▶ About this task
Transcribe each of the records below exactly, excluding all pictures.

▶ Provided data
>>>

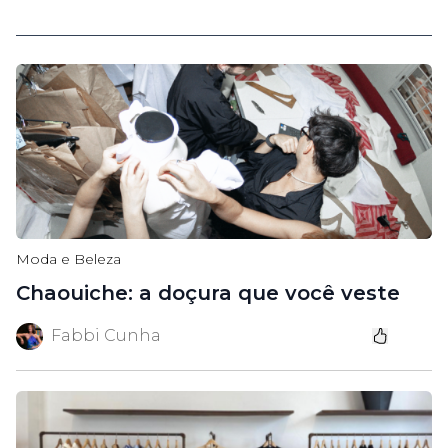
Moda e Beleza
Chaouiche: a doçura que você veste
Fabbi Cunha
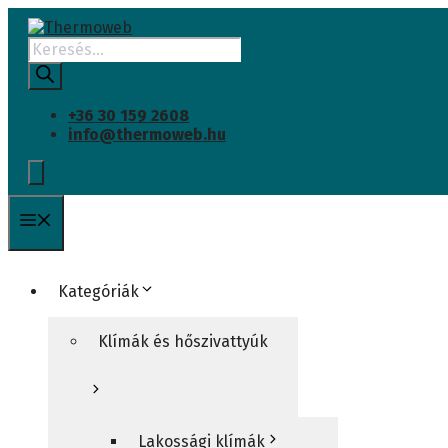
Kilépés
a
Products
tartalomba
search
+36 30 159 2608
info@thermoweb.hu
Menü
Kategóriák
Klímák és hőszivattyúk
Lakossági klímák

<<<

▶ Answer space
Moda e Beleza
Chaouiche: a doçura que você veste
Fabbi Cunha
Kilépés
a
Products
tartalomba
search
+36 30 159 2608
info@thermoweb.hu
Menü
Kategóriák
Klímák és hőszivattyúk
Lakossági klímák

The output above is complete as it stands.